Background Information and Context:

“[You play while] gathering with friends, and it’s a really big cultural thing. It’s like one of those [games] that everyone knows. Everyone did the hokey pokey, and it’s really easy to join in because you learn it when you are really young. The first time I did the hokey pokey was in elementary school, like first or second grade, but last year I was walking with my friend, and I said, ‘put your left hand in and shake it,’ but then she started doing it, and then I joined in and another friend joined in. We were just standing outside New North doing the hokey pokey, but we did the risqué version because, you know, college students are stupid.”

Collector’s Notes:

I was surprised to hear about the hokey pokey not once, but twice while collecting items for the folklore archive. I hadn’t heard of anyone doing the dance since I was in elementary school and did the dance, myself. I was even more surprised to hear of a risqué version of the dance given the childish connotations I had with it. Thinking about it now, this parody is not too different from those one will find of childhood shows on YouTube, adapting original material for a more sexual connotation. The purpose is usually humor, and the act of doing a risqué version of any childhood activity could be considered a coming of age of sorts. It is significant that, here, at college, one can engage in content that was once taboo, and there is no parental or teacher supervision that can stop that.

Game

Red Rover

The informant is my mother, who was born and raised in North Vancouver, Canada. She has two older brothers, and both of her parents immigrated from the United Kingdom when they were adults. She worked in accounting until she retired at the age of 50. She is widowed and has two children: myself and my brother, who has Cerebral Palsy.

This is a popular children’s playground game that she played when she was younger.

“Well, Red Rover. You stand in a line, holding your arms together, and then you call someone over and they try to break through the line. “Red Rover Red Rover we call…Jennifer over.” And then Jennifer will come running through and try to choose the weakest spot between the arms that she thinks she can break through, and… if she breaks through, I don’t what, I don’t remember what happens if you break through. I think you get to go back. If you don’t break through, you have to join the line. You’re part of the row—you’re part of the line.”

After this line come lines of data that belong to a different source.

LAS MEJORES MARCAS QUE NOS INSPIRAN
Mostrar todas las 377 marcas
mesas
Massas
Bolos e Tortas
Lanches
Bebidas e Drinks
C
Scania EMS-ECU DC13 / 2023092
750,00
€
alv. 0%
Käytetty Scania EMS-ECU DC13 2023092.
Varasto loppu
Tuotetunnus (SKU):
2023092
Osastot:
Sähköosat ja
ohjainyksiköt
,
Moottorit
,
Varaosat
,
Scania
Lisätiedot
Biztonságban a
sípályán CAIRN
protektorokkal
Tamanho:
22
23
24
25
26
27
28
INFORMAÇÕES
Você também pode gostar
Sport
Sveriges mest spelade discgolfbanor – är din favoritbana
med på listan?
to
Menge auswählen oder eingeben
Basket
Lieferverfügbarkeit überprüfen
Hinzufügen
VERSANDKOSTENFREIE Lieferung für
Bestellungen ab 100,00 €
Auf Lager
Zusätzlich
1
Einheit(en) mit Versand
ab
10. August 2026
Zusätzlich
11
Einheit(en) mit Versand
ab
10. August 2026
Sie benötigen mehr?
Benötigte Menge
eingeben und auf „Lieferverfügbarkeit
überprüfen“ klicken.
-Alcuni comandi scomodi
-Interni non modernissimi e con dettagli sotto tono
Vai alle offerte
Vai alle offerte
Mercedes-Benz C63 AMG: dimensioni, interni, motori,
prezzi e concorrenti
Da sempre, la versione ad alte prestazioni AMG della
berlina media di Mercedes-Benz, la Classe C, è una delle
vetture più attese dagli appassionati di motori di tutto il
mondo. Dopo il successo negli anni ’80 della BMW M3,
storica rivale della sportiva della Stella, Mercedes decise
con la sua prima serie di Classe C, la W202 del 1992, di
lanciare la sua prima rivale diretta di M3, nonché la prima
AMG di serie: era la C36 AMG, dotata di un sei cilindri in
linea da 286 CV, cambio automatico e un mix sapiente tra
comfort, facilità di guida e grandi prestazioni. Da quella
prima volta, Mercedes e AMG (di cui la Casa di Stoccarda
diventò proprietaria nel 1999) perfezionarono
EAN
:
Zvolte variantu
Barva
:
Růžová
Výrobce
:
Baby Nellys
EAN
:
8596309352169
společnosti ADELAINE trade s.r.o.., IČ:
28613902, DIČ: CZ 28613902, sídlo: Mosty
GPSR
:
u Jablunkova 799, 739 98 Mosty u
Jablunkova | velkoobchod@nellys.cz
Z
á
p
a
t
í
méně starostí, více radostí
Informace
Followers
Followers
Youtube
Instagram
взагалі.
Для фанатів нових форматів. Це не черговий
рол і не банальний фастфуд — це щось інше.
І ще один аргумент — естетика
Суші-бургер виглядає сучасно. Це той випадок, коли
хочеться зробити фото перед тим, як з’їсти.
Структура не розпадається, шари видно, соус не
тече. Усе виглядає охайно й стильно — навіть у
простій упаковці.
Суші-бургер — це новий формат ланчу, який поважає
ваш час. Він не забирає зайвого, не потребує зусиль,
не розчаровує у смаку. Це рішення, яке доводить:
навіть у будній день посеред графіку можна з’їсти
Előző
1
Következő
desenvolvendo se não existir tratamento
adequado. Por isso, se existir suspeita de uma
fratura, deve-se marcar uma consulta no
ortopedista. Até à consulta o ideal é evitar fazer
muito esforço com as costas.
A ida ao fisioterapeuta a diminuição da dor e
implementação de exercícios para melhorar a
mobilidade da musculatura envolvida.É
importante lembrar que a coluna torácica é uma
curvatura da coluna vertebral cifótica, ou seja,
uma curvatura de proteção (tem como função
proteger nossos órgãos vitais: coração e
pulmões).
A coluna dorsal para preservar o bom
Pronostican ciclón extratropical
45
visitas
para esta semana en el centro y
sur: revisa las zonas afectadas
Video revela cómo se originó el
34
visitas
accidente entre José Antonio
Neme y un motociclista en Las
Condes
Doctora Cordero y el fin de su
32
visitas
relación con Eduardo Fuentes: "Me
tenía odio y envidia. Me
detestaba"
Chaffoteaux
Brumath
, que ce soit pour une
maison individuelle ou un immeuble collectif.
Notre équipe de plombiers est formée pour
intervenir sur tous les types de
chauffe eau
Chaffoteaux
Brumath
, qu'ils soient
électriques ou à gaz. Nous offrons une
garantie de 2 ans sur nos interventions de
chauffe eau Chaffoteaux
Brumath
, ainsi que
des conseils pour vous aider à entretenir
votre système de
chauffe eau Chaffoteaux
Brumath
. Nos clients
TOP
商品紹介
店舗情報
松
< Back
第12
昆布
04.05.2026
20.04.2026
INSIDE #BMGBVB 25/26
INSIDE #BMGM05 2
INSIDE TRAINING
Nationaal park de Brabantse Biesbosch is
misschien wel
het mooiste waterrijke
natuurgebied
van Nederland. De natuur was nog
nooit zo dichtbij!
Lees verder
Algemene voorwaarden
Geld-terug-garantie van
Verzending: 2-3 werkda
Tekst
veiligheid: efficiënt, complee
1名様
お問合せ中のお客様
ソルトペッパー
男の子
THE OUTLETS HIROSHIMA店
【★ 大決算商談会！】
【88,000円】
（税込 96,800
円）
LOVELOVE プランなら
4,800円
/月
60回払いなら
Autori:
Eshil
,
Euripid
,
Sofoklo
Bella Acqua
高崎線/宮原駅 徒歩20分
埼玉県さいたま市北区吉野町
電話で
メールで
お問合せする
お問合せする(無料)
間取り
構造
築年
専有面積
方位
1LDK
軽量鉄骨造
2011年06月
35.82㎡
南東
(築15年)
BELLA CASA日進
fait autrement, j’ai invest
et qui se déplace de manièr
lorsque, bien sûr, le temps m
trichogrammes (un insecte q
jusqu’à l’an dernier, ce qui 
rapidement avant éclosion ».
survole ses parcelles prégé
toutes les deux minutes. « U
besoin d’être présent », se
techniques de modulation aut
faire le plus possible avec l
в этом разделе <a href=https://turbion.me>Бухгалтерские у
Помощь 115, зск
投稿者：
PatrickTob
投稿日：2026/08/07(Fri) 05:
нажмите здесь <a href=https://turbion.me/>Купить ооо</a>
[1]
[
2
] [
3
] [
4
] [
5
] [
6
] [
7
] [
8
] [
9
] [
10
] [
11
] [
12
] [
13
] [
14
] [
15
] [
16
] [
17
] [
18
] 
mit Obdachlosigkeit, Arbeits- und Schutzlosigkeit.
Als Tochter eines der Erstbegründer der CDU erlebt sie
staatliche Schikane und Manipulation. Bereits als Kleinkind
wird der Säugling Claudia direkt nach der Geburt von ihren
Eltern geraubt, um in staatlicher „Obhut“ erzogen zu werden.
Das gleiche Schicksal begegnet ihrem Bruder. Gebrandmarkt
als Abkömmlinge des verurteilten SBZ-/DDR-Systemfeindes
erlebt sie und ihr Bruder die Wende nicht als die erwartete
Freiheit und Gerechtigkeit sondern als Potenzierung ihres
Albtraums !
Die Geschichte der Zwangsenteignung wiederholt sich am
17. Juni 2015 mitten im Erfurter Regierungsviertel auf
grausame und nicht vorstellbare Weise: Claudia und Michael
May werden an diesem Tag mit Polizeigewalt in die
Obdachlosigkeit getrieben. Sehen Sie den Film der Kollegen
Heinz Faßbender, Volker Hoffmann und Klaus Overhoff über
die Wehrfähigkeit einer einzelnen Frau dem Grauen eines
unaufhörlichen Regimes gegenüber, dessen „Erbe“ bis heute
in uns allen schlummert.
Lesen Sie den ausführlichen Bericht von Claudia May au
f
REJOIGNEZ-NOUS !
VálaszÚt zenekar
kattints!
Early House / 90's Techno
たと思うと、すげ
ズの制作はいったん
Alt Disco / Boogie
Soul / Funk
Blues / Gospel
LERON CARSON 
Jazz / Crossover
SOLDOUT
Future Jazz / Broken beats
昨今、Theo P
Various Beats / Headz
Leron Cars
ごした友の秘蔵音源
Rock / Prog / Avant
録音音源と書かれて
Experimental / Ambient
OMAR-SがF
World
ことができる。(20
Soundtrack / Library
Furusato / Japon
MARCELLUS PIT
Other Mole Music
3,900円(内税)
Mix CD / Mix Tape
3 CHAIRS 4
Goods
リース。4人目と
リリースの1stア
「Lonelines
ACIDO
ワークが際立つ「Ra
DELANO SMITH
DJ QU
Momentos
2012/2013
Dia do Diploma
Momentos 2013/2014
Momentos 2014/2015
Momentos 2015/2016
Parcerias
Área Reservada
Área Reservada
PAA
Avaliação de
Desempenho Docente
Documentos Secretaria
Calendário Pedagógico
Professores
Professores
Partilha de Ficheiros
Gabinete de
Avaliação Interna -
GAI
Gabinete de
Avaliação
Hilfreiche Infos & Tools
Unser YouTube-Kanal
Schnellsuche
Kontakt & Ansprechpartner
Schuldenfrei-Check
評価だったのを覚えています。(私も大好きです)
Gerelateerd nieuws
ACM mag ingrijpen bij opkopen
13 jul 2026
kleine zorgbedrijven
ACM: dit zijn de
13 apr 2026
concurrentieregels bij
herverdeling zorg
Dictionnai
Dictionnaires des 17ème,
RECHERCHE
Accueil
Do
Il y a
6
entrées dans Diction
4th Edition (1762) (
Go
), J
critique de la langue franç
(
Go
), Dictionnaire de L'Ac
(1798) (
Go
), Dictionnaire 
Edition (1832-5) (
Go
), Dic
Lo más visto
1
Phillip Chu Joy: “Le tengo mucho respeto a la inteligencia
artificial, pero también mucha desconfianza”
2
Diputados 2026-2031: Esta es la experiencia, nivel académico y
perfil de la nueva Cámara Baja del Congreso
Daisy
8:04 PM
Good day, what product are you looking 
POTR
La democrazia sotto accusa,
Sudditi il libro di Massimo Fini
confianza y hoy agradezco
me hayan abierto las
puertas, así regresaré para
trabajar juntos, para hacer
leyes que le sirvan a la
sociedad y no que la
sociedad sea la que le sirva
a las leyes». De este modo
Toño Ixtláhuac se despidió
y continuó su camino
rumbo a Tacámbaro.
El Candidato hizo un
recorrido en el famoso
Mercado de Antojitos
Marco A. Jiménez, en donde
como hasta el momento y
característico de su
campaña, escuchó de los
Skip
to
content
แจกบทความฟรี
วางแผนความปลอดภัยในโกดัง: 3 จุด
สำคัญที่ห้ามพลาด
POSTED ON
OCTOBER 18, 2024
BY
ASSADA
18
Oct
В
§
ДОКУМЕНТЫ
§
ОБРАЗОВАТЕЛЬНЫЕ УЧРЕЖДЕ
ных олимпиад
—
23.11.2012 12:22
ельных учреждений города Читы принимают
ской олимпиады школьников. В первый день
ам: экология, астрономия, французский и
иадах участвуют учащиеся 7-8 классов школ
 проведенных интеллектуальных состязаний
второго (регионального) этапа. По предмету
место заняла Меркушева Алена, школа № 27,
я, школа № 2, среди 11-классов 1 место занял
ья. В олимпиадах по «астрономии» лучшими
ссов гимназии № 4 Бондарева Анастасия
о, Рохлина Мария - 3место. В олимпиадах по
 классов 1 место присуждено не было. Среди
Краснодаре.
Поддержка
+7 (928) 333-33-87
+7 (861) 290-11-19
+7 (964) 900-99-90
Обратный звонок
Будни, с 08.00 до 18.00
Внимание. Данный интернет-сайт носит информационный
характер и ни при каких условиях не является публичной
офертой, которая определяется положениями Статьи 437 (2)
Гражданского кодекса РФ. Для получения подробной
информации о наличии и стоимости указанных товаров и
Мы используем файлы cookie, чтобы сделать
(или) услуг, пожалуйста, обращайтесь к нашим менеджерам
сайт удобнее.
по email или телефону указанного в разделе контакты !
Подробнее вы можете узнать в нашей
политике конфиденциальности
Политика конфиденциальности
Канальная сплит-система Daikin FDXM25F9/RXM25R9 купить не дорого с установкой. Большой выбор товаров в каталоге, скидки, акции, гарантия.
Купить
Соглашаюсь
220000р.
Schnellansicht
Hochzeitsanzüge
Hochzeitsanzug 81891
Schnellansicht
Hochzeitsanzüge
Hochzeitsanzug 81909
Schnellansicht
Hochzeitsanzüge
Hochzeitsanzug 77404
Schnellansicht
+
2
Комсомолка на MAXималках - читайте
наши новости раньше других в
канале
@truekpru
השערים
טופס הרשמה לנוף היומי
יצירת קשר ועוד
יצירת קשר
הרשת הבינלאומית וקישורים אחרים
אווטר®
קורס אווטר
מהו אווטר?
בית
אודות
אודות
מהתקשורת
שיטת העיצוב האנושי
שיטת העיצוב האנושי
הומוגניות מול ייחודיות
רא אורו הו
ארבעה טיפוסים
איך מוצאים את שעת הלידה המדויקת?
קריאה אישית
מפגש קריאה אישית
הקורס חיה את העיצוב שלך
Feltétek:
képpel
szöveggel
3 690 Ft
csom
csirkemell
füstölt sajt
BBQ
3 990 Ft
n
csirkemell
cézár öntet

What’s the goal of the game?

“To be the last man standing, to be the person who breaks through all the time. To be the strongest [laughs].”

Analysis:

This common children’s game may seem fairly innocuous, but I think that it sheds a lot of light on social hierarchies in North American societies. The goal of the game is to keep breaking through the wall of people standing before the player. Not only does this mean that the social currency gained from winning the game is given to the “strongest” player, but it also establishes that one should be looking to break through barriers; those who don’t become part of the conglomerate. This may reflect some of the social values found in capitalist societies.